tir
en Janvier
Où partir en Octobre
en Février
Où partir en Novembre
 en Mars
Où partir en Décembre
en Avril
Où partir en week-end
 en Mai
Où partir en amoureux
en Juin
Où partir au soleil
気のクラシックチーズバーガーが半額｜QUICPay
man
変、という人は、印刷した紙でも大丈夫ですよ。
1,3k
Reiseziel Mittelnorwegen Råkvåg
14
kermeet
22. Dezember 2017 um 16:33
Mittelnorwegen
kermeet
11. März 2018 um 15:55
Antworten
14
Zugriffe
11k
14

...

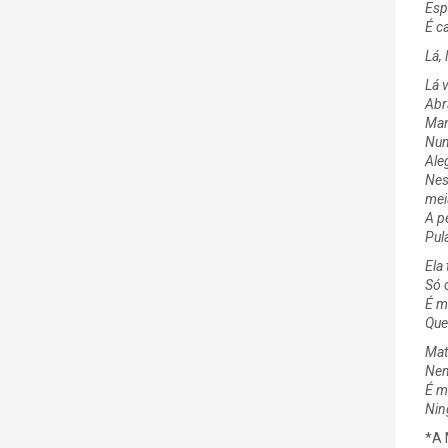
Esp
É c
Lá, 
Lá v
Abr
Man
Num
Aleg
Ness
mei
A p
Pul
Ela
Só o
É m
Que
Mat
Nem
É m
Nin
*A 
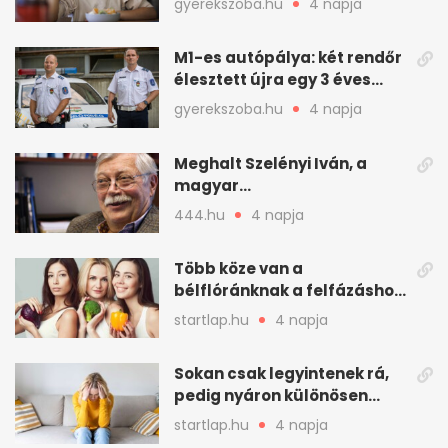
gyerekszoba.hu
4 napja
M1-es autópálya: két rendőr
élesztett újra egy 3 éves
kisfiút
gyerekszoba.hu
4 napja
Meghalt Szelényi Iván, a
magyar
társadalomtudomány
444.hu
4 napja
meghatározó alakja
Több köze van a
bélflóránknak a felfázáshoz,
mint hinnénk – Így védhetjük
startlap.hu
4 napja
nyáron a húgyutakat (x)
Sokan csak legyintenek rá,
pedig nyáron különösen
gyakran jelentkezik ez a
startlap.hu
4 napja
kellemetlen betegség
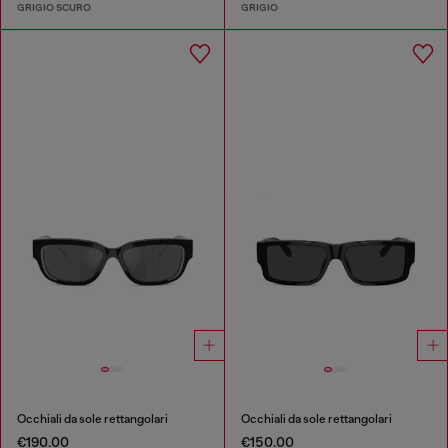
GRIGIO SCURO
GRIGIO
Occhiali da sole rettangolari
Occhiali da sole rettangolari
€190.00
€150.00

- **Task statement**
Identify the lines above that contain the word "nyáron", then copy them.

- **Written response**
nyáron a húgyutakat (x)
pedig nyáron különösen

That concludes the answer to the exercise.